We also, on a continual basis, exercise great restraint in adding new features, because each new feature has the potential to add complexity and detract from usability.
Mobile Design at Its Core
Mobility was also designed into ExpertusONE’s core. That’s why it’s the only LMS with fully native apps for iPhone, iPad, and all Android devices. Note: These are not mere “app wrappers” around web pages (a mobile enablement approach that can be very frustrating for users expecting an app), but full-fledged native apps that can operate when offline. It’s the first enterprise LMS to provide true offline sync between your phone and the LMS, too.

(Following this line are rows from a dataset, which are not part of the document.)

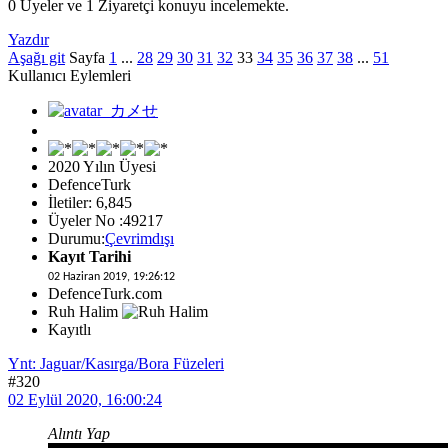
0 Üyeler ve 1 Ziyaretçi konuyu incelemekte.
Yazdır
Aşağı git
Sayfa
1
...
28
29
30
31
32
33
34
35
36
37
38
...
51
Kullanıcı Eylemleri
2020 Yılın Üyesi
DefenceTurk
İletiler: 6,845
Üyeler No :49217
Durumu:
Çevrimdışı
Kayıt Tarihi
02 Haziran 2019, 19:26:12
DefenceTurk.com
Ruh Halim
Kayıtlı
Ynt: Jaguar/Kasırga/Bora Füzeleri
#320
02 Eylül 2020, 16:00:24
Alıntı Yap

You’ll see that we didn’t just take our web user interface and make it display nicely on your phone. We looked to see where we could leverage the unique capabilities of mobile devices to improve learning management in ways that you can’t with a laptop, such as:
- Using phones to track classroom attendance, so no roster sheet is needed
- Enhance in-person training by the instructor by sending out instructor evaluation forms/surveys to attendee phones
- Sending notifications to supervisors about the status of employees
- Letting supervisors check the status of employees while on-the-go
These innovative uses of mobile technology increase learner participation, reduce paperwork, and increase the accuracy of record keeping. Plus, more unique capabilities are coming soon.